• WHAT THE TASK ASKS
The lines to copy are those with "Wiener" in them. Pull each one from the entries below.

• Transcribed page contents
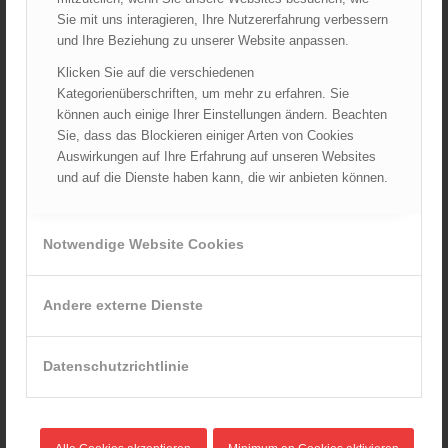
25.10.2024 - 10:02
Sie mit uns interagieren, Ihre Nutzererfahrung verbessern
und Ihre Beziehung zu unserer Website anpassen.
Wiener Sicherheitsfest 2024
24.10.2024 - 10:02
Klicken Sie auf die verschiedenen
Kategorienüberschriften, um mehr zu erfahren. Sie
Wiener Feuerwehrmuseum bei der Lange Nacht der Museen
können auch einige Ihrer Einstellungen ändern. Beachten
am 5. Oktober 2024
Sie, dass das Blockieren einiger Arten von Cookies
01.10.2024 - 10:48
Auswirkungen auf Ihre Erfahrung auf unseren Websites
Dramatische Menschenrettung bei Zimmerbrand
und auf die Dienste haben kann, die wir anbieten können.
08.09.2024 - 11:36
Wiener Feuerwehrfest 2024
20.08.2024 - 13:55
Notwendige Website Cookies
Andere externe Dienste
ARCHIV
August 2026
Datenschutzrichtlinie
Juli 2026
Juni 2026
Mai 2026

• OUTPUT FOR THIS EXERCISE
Wiener Sicherheitsfest 2024
Wiener Feuerwehrmuseum bei der Lange Nacht der Museen
Wiener Feuerwehrfest 2024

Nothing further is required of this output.